How are scores calculated in reports?

The ratings on BeCrop reports reflects how each sample compares to the BMK database of soil samples. The score is compared across samples in the database from only that specific crop type. This allows us to provide more accurate and relevant conclusions. 

What is functionality data and how do I use it?

Functionality data describes the specific roles that microbes play in the soil. It describes the ecological roles through which microbes support plant growth, boost yield, and promote nutrient retention in the soil, among many other benefits. 

Do you provide any resources for result interpretation?

Yes, we offer our BeCrop Guide, which is a document providing layman definitions and basic guidelines for interpretation of the BeCrop report. Our agronomy staff is also available for a short virtual consultation call to review sample results and address any technical questions. Our BeCrop Advisor Program and online webinars, case studies, and blog articles also provide additional opportunities to learn how to interpret and leverage BeCrop results in agronomic practice. 

What are the practical applications of the results?

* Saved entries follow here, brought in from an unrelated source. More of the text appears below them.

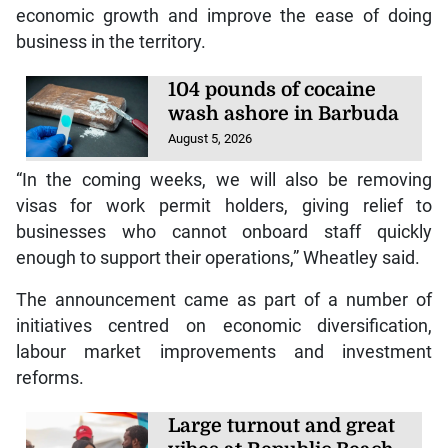
economic growth and improve the ease of doing
business in the territory.
104 pounds of cocaine
wash ashore in Barbuda
August 5, 2026
“In the coming weeks, we will also be removing
visas for work permit holders, giving relief to
businesses who cannot onboard staff quickly
enough to support their operations,” Wheatley said.
The announcement came as part of a number of
initiatives centred on economic diversification,
labour market improvements and investment
reforms.
Large turnout and great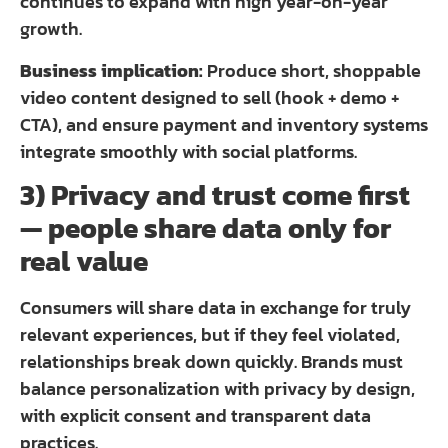
continues to expand with high year-on-year
growth.
Business implication:
Produce short, shoppable
video content designed to sell (hook + demo +
CTA), and ensure payment and inventory systems
integrate smoothly with social platforms.
3) Privacy and trust come first
— people share data only for
real value
Consumers will share data in exchange for truly
relevant experiences, but if they feel violated,
relationships break down quickly. Brands must
balance personalization with privacy by design,
with explicit consent and transparent data
practices.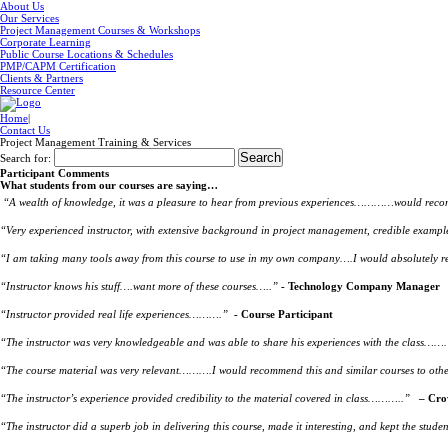
About Us
Our Services
Project Management Courses & Workshops
Corporate Learning
Public Course Locations & Schedules
PMP/CAPM Certification
Clients & Partners
Resource Center
Home
|
Contact Us
Project Management Training & Services
Search for:
Participant Comments
What students from our courses are saying…
“A wealth of knowledge, it was a pleasure to hear from previous experiences…………would recomm
“Very experienced instructor, with extensive background in project management, credible exampl
“I am taking many tools away from this course to use in my own company….I would absolutely
“Instructor knows his stuff….want more of these courses…..”
- Technology Company Manager
“Instructor provided real life experiences……….”
- Course Participant
“The instructor was very knowledgeable and was able to share his experiences with the class……….
“The course material was very relevant……….I would recommend this and similar courses to oth
“The instructor’s experience provided credibility to the material covered in class………..”
– Cro
“The instructor did a superb job in delivering this course, made it interesting, and kept the 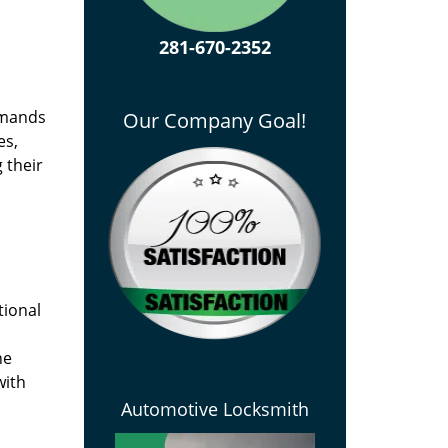
281-670-2352
emands
Our Company Goal!
es,
 their
tional
he
with
Automotive Locksmith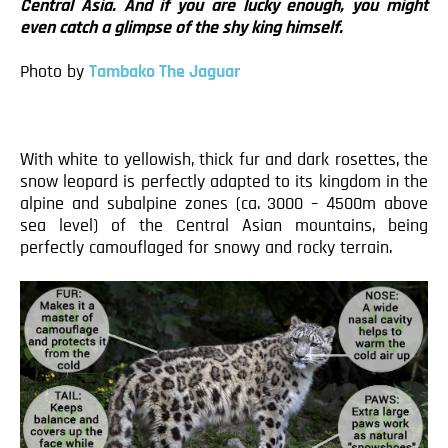
Central Asia. And if you are lucky enough, you might
even catch a glimpse of the shy king himself.
Photo by
Tambako The Jaguar
With white to yellowish, thick fur and dark rosettes, the
snow leopard is perfectly adapted to its kingdom in the
alpine and subalpine zones (ca. 3000 – 4500m above
sea level) of the Central Asian mountains, being
perfectly camouflaged for snowy and rocky terrain.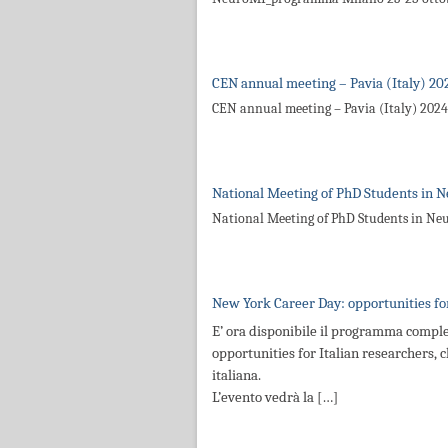
CEN annual meeting – Pavia (Italy) 20
CEN annual meeting – Pavia (Italy) 2024
National Meeting of PhD Students in N
National Meeting of PhD Students in Ne
New York Career Day: opportunities for
E’ ora disponibile il programma comple
opportunities for Italian researchers, c
italiana.
L’evento vedrà la […]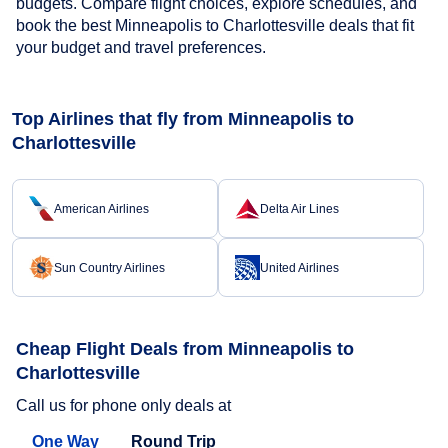
budgets. Compare flight choices, explore schedules, and
book the best Minneapolis to Charlottesville deals that fit
your budget and travel preferences.
Top Airlines that fly from Minneapolis to
Charlottesville
American Airlines
Delta Air Lines
Sun Country Airlines
United Airlines
Cheap Flight Deals from Minneapolis to
Charlottesville
Call us for phone only deals at
One Way
Round Trip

BeCrop Tests serve a wide variety of practical applications. They can be used to identify and address problems involving soilborne pathogens, microbial nutrient mobilization, and crop stress tolerance. BeCrop Tests can also inform soil health focused management practices, evaluate biological agriculture inputs, and identify areas of potential improvement to bolster yield and reduce input costs. 

What does the F/B ratio tell us about? How can this index be interpreted?

Bacteria, which have a lower C:N ratio than fungi, need food rich in nitrogen (e.g. green manure, legume residues). A fertilizer with a low C:N ratio, therefore, favors the bacterial community in a soil, whereas a substrate with a relatively high C:N ratio enables growth of the fungal population.

Due to their structure and C:N ratio between 7:1 and 25:1, fungi need a greater amount of carbon to grow and reproduce and will therefore 'collect' the required amount of carbon available for this from the soil organic matter. Bacteria, however, have a lower C:N ratio (between 5:1 and 7:1) and a higher nitrogen requirement and take more nitrogen from the soil for their own requirements.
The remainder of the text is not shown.